Potensi lestari sumber daya ikan laut Indonesia diperkirakan sebesar 7,3 juta ton per tahun yang tersebar di perairan wilayah Indonesia dan perairan Zona Ekonomi Eksklusif Indonesia (ZEEI). Dari seluruh potensi ikan tersebut, jumlah tangkapan yang diperbolehkan (JTB) sebesar 5,8 juta ton per tahun atau sekitar 80% dari potensi lestari, dan baru dimanfaatkan sebesar 5,4 juta ton pada tahun 2013 atau baru 93% dari JTB sementara total produksi perikanan tangkap (di laut dan danau) adalah 5,863 juta ton[12].
Pemanfaatan potensi sumber daya perikanan mendorong peningkatan kegiatan perdagangan produk kelautan dan perikanan antar negara maupun antara area di dalam wilayah NKRI.
Sumber daya perikanan, status perikanan tidak terisolasi dari sumber daya perikanan dunia. Keadaan, kondisi, status perikanan Indonesia saling mempengaruhi, tergantung dan meniadakan dengan sumber daya perikanan dunia. Secara global, perairan laut adalah wadah suatu kesatuan.
Sebagai wadah bersama, sumber daya perikanan memiliki sifat interkonesitas, indivisibilitas, dan substraktibilitas. Sifat interkoneksitas adalah sumber daya perikanan memiliki saling keterkaitan antara suatu komponen. Sifat indivisibilitas adalah sumber daya perikanan tidak mudah dibagi-bagi menjadi bagian atau wilayah perairan tertentu. Sifat indivisibiltas muncul karena ikan melakukan migrasi antara wilayah dan tidak bisa dibatasi pergerakannya dalam suatu ekosistem alam. Sifat substraktabilitas artinya bahwa sumber daya ikan bila diambil oleh orang tertentu pada waktu tertentu akan mempengaruhi keberadaan dan ketersediaan ikan bagi orang lain di waktu yang lain. Secara umum, sifat sumber daya ikan adalah open accessdan common property yang mengandung arti bahwa dari pemanfaatannya bersifat terbuka, oleh siapa saja, dan kepemilikannya bersifat umum[13].

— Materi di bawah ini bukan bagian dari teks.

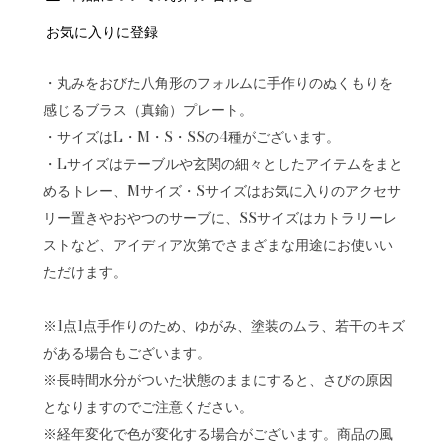
お気に入りに登録
・丸みをおびた八角形のフォルムに手作りのぬくもりを
感じるブラス（真鍮）プレート。
・サイズはL・M・S・SSの4種がございます。
・Lサイズはテーブルや玄関の細々としたアイテムをまと
めるトレー、Mサイズ・Sサイズはお気に入りのアクセサ
リー置きやおやつのサーブに、SSサイズはカトラリーレ
ストなど、アイディア次第でさまざまな用途にお使いい
ただけます。
※1点1点手作りのため、ゆがみ、塗装のムラ、若干のキズ
がある場合もございます。
※長時間水分がついた状態のままにすると、さびの原因
となりますのでご注意ください。
※経年変化で色が変化する場合がございます。商品の風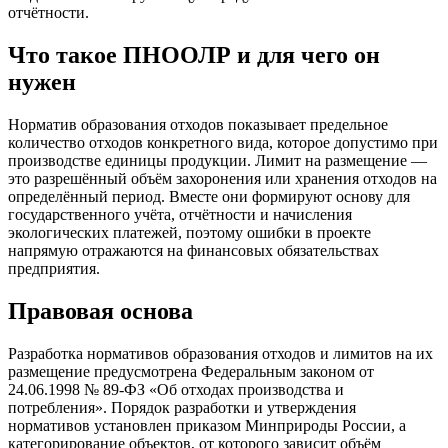
отчётности.
Что такое ПНООЛР и для чего он
нужен
Норматив образования отходов показывает предельное
количество отходов конкретного вида, которое допустимо при
производстве единицы продукции. Лимит на размещение —
это разрешённый объём захоронения или хранения отходов на
определённый период. Вместе они формируют основу для
государственного учёта, отчётности и начисления
экологических платежей, поэтому ошибки в проекте
напрямую отражаются на финансовых обязательствах
предприятия.
Правовая основа
Разработка нормативов образования отходов и лимитов на их
размещение предусмотрена Федеральным законом от
24.06.1998 № 89-ФЗ «Об отходах производства и
потребления». Порядок разработки и утверждения
нормативов установлен приказом Минприроды России, а
категорирование объектов, от которого зависит объём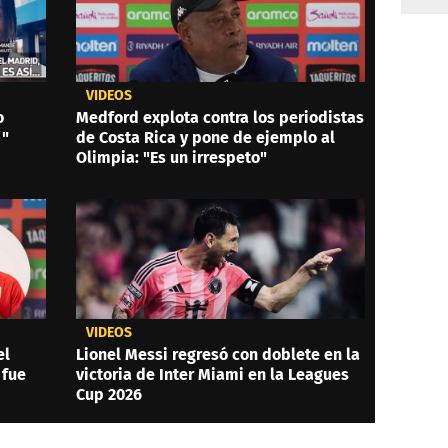
VIDEOS
o
Medford explota contra los periodistas
í"
de Costa Rica y pone de ejemplo al
Olimpia: "Es un irrespeto"
VIDEOS
el
Lionel Messi regresó con doblete en la
 fue
victoria de Inter Miami en la Leagues
Cup 2026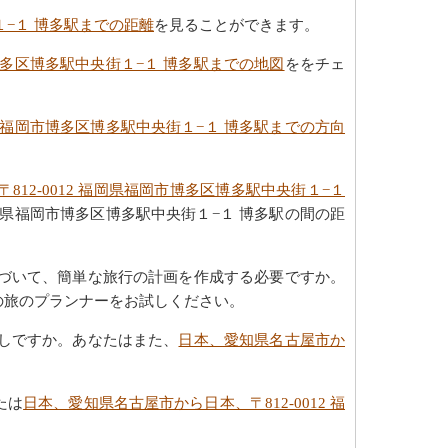
１−１ 博多駅までの距離
を見ることができます。
市博多区博多駅中央街１−１ 博多駅までの地図
ををチェ
岡県福岡市博多区博多駅中央街１−１ 博多駅までの方向
12-0012 福岡県福岡市博多区博多駅中央街１−１
岡県福岡市博多区博多駅中央街１−１ 博多駅の間の距
に基づいて、簡単な旅行の計画を作成する必要ですか。
の旅のプランナーをお試しください。
探しですか。あなたはまた、
日本、愛知県名古屋市か
たは
日本、愛知県名古屋市から日本、〒812-0012 福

Pengelolaan sumber daya perikanan berarti bahwa upaya penangkapan atau pemanfaatan sumber daya harus ditetapkan atau dikendalikan pada tingka tertentu. Pada dasarnya, pemanfaatan sumber daya hayati wilayah lautan dilakukan secara langsung ataupun tidak langsung. Pemanfaatan langsung dimaksudkan sebagai pemanfaatan sumber daya untuk memenuhi kebutuhan fisik manusia, seperti pangan, sandang, papan, dan kebutuhan religio-kultural, serta rekreasi. Sedangkan pemanfaatan tidak langsung berkaitan dengan fungsi sumber daya yang bersangkutan dengan ekosistem, misalnya sebagai pelindung pantai, penghasil zat organik, dan tempat asuhan anakan biota[14].
- Pengembangan Kelautan
Berdasarkan Pasal 34 UU Kelautan diatur bahwa pengembangan kelautan meliputi:
Pengembangan sumber daya manusia;
Berdasarkan Pasal 36 ayat (2) diatur bahwa kebijakan pengembangan sumber daya manusia dilakukan melalui: (a). peningkatan jasa di bidang kelautan yang diimbangi dengan ketersediaan lapangan kerja; (b). pengembangan standar kompetensi sumber daya manusia di bidang keluatan; (c). peningkatan dan penguatan peranan ilmu pengetahuan dan teknologi, riset, dan pengembangan sistem informasi kelautan; (d). peningkatan gizi masyarakat kelautan; (e). peningkatan perlindungan ketenagakerjaan.
Riset ilmu pengetahuan dan teknologi;
Berdasarkan Pasal 37 ayat (2) diatur bahwa dalam mengembangkan sistem penelitian, Pemerintah memfasilitasi pendanaan, pengadaan, perbaikan, penambahan sarana dan prasarana, serta perizinan untuk penelitian dan pengembangan ilmu pengetahuan dan teknologi kelautan, baik secara mandiri maupun kerjasama antar linta sektor dan antar negara.